Desertec should benefit both sides of the Mediterranean. By helping to diversify and ease Europe’s over-reliance on oil and natural gas from traditional trading partners, the plan predicts saving European energy consumers $40.9 billion annually, according to Desertec documents. Meanwhile, producing countries stand to earn $78 billion a year in export revenue, according to the Desertec Industrial Initiative’s Desert Power 2050 report. So far, Desertec-related projects have sprouted in Morocco, Tunisia and Algeria.
Since 2009, the Moroccan government has committed $9 billion towards a national green energy plan that aims to provide 42% of the country’s energy needs by 2020. Most recently, Saudi Arabia’s International Company for Water and Power (ACWA) signed on to support the first stage of Morocco’s sprawling concentrated solar plant outside the southern town of Ouarzazate, a 160 megawatt (MW) stage of an eventual 500MW facility. Building on a $297m loan from the World Bank in November 2011, the project is part of the country’s broader 2,000MW solar plan and a 6,000MW overall renewable strategy. This initial public-private effort will cost about $500m and includes an agreement with ACWA to handle financing, design, construction and maintenance of the plant. It forms part of Saudi Arabia’s $109 billion solar development plan to ease the local environmental impact of hydrocarbons and increase oil and gas reserves for export.
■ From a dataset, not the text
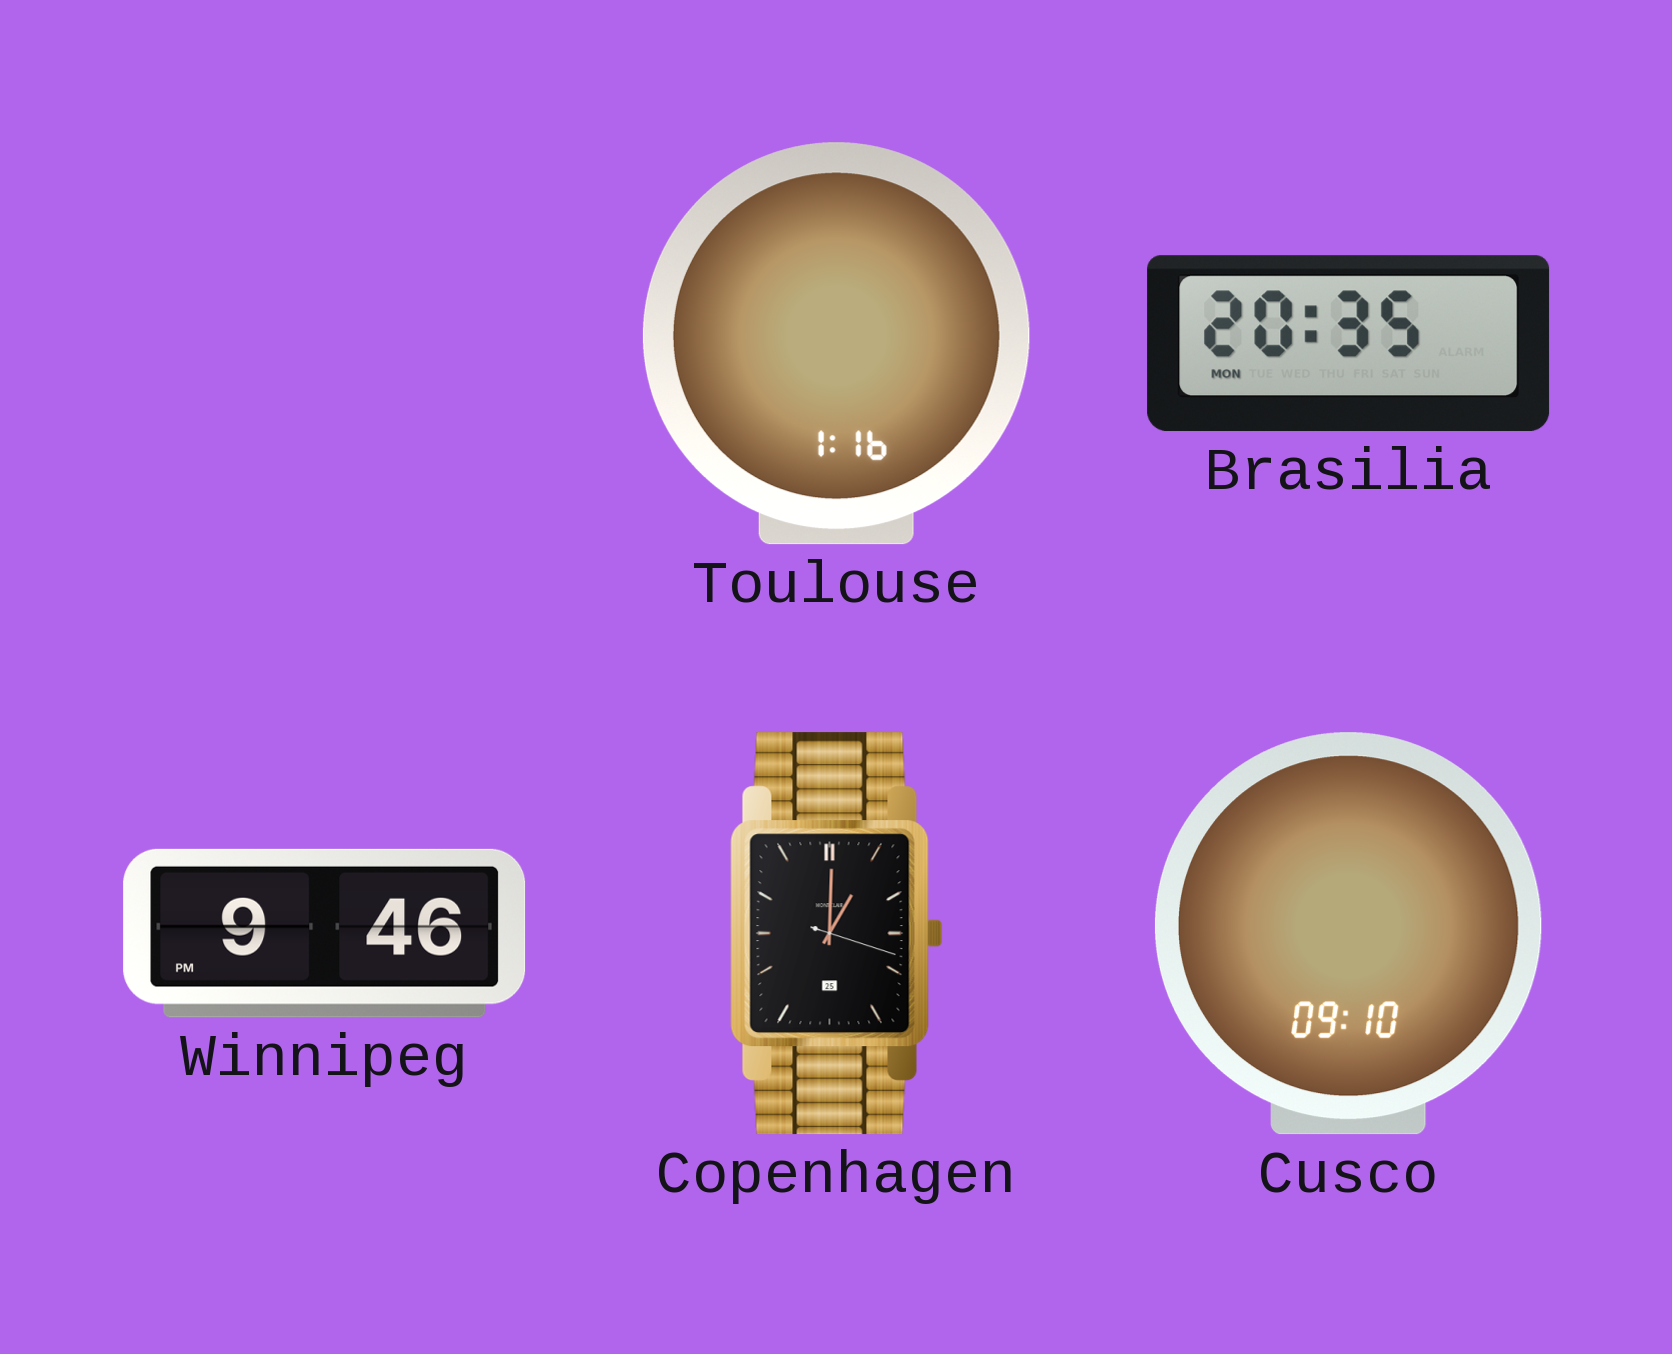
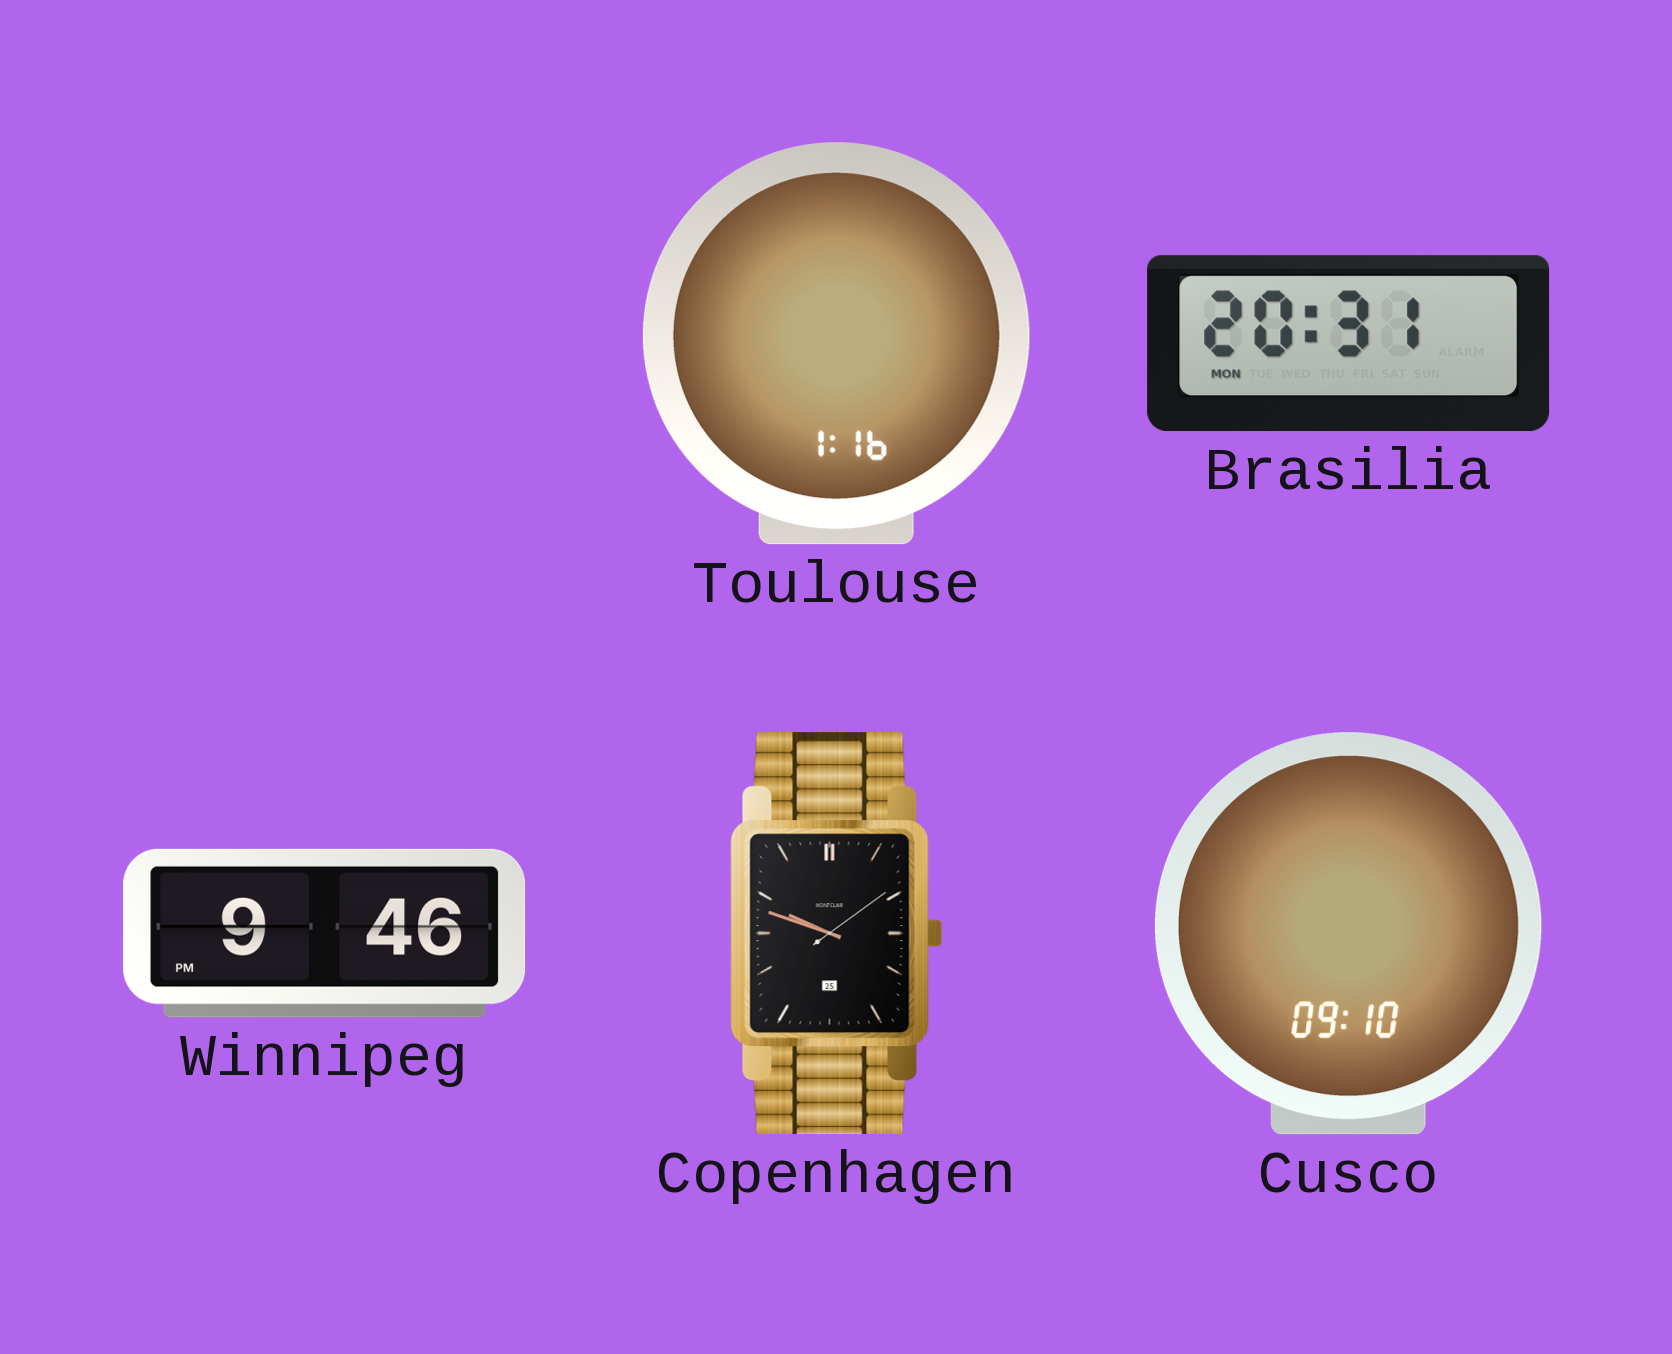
Brasilia: 20:35 -> 20:31
Copenhagen: 1:00 -> 9:48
In neighbouring Tunisia, the TuNur concentrated solar power plant will provide 2,000MW of output for domestic consumption, according to Desertec estimates. Excess energy will be exported to Italy via a 600km high voltage, direct current line.
Late last year, Algeria’s Sonelgaz became the third North African state-owned utility to dedicate some of its future excess renewable energy to European customers. The agreement is a part of Algeria’s plan to produce 22,000MW of solar power by 2030, of which 10,000MW will be sold to Europe.
Despite such interest and fresh funding, achieving Desertec’s goal of creating a green grid that lights up both Mediterranean coasts is many years away. Potential investors are concerned about Desertec’s lengthy schedule and the long wait before they realise a return in revenue. Others are critical of North Africa’s scattered and insufficient energy infrastructure and think such an ambitious project can never overcome these obstacles.
Desertec supporters admit that this planned renewable power grid linking North Africa and Europe is decades away. A 2006 German Aerospace Centre study suggests that Desertec could provide as much as 470,000MW in concentrated solar power capacity in North Africa by 2050. While 38 years is a long time, they reason that these early investments are necessary first steps to a future energy bonanza for the Maghreb and Europe.
Desertec could help unify North Africa economically and politically through joint planning in energy production. Earlier this year, Said Mouline, the director of Morocco’s Agency for the Development of Renewable Energy, told Forbes magazine that the region’s green development represented an opportunity to shift the balance of political and economic influence to the southern Mediterranean.
This is a long way off and requires getting the initial projects up and running. Until the political wind blows steadily, particularly in Egypt and Tunisia, financial investment will not shine on this ambitious North African energy project.